[Page-level text extractions]

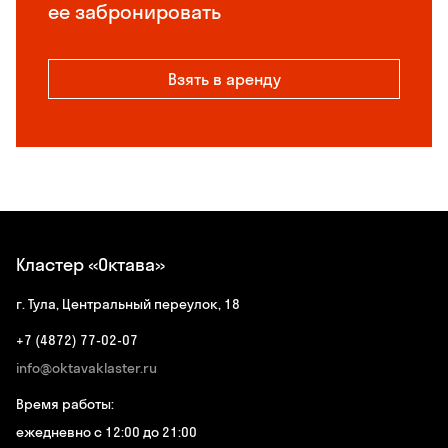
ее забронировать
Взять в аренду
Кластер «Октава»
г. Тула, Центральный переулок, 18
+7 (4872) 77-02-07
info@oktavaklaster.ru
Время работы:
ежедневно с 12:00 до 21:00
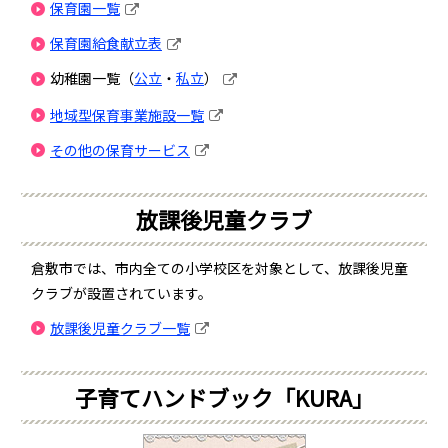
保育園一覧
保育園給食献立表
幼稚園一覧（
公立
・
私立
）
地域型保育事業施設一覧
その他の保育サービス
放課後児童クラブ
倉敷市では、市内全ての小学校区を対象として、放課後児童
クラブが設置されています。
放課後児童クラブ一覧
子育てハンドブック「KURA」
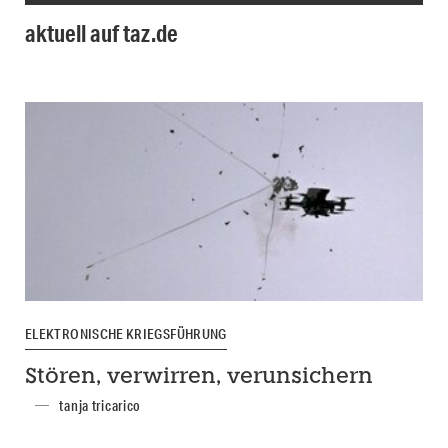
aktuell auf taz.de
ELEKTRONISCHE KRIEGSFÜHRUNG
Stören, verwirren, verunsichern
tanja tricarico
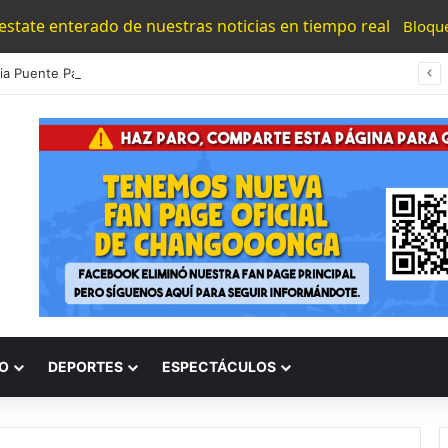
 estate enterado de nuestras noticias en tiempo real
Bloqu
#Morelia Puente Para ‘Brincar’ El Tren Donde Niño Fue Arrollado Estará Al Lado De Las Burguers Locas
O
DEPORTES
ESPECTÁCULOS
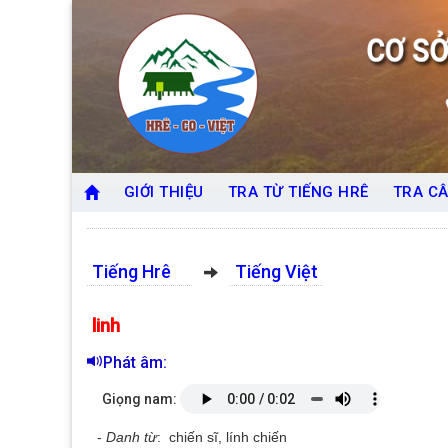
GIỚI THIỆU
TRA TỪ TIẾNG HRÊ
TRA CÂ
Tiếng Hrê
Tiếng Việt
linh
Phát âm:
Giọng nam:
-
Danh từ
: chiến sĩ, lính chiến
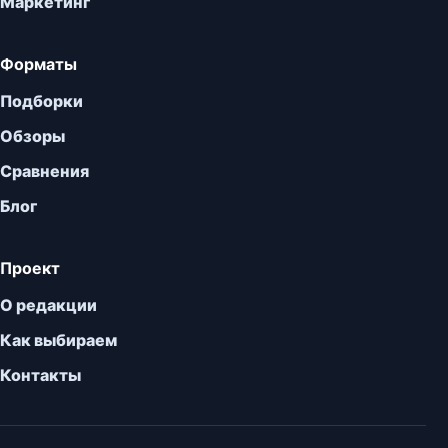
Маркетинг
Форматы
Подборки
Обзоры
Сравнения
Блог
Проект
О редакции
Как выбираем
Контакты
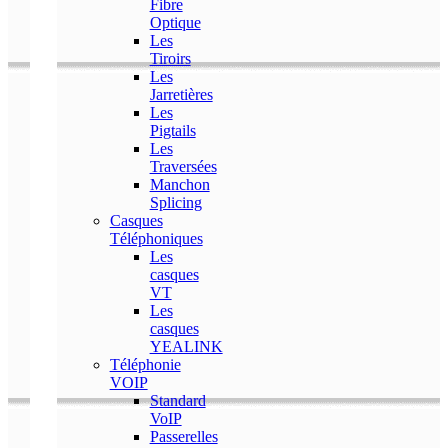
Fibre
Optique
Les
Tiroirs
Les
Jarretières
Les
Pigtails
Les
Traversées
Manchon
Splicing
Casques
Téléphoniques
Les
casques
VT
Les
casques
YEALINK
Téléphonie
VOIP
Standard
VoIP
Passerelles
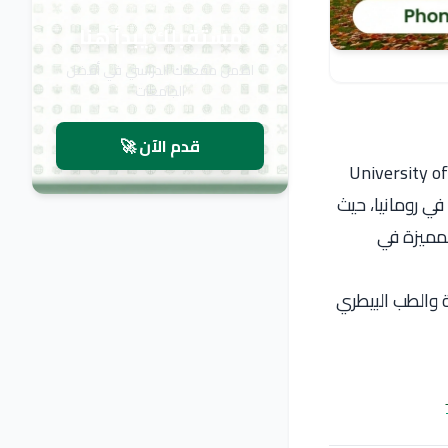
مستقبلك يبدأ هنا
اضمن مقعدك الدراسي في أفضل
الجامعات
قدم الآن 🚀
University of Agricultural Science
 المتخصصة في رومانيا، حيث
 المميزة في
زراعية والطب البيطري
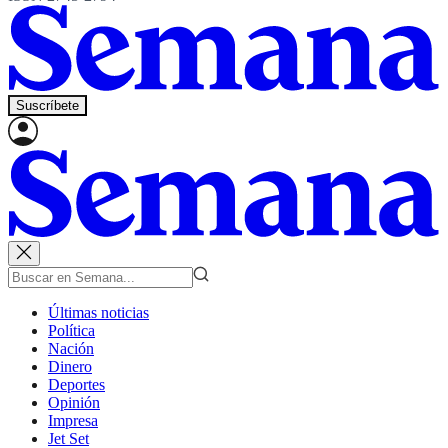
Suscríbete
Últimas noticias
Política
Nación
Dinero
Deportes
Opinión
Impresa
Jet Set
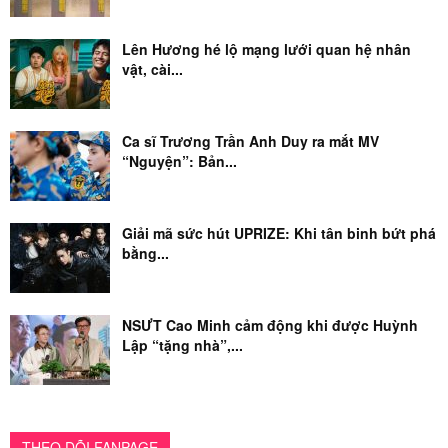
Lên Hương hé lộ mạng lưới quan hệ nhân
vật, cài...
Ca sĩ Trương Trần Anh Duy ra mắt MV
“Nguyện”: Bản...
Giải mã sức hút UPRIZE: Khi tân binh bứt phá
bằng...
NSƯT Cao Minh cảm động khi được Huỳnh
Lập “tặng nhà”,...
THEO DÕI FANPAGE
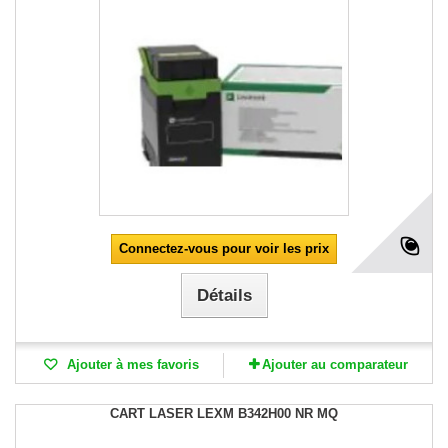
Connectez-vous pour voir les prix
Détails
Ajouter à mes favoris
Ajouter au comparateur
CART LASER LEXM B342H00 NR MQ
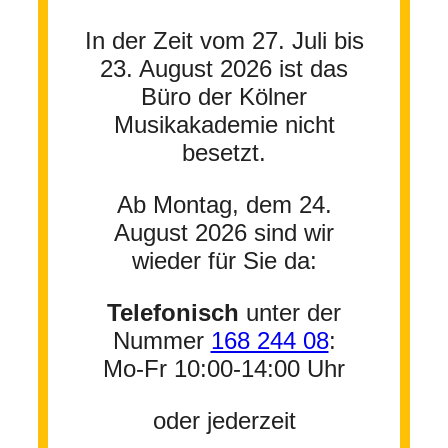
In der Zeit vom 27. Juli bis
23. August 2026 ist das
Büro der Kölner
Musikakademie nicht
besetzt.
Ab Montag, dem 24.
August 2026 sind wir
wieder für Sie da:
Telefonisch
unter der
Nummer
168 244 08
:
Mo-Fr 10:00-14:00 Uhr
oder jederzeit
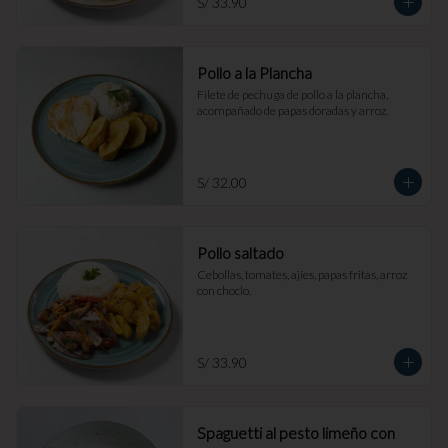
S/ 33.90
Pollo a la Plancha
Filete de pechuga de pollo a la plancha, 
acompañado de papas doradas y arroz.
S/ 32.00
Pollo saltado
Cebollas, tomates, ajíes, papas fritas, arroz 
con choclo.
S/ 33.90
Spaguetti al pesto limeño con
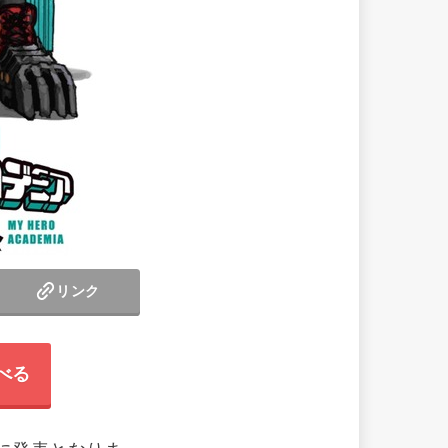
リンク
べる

WORK ITEM: Copy back exactly the lines above from the one containing "Как выбираем" through the one containing "vật, cài...", and leave every picture behind.

TASK RESPONSE:
Как выбираем
Контакты
Fibre
Optique
Les
Tiroirs
Les
Jarretières
Les
Pigtails
Les
Traversées
Manchon
Splicing
Casques
Téléphoniques
Les
casques
VT
Les
casques
YEALINK
Téléphonie
VOIP
Standard
VoIP
Passerelles
مستقبلك يبدأ هنا
اضمن مقعدك الدراسي في أفضل
الجامعات
قدم الآن 🚀
University of Agricultural Science
 المتخصصة في رومانيا، حيث
 المميزة في
زراعية والطب البيطري
Suscríbete
Últimas noticias
Política
Nación
Dinero
Deportes
Opinión
Impresa
Jet Set
Lên Hương hé lộ mạng lưới quan hệ nhân
vật, cài...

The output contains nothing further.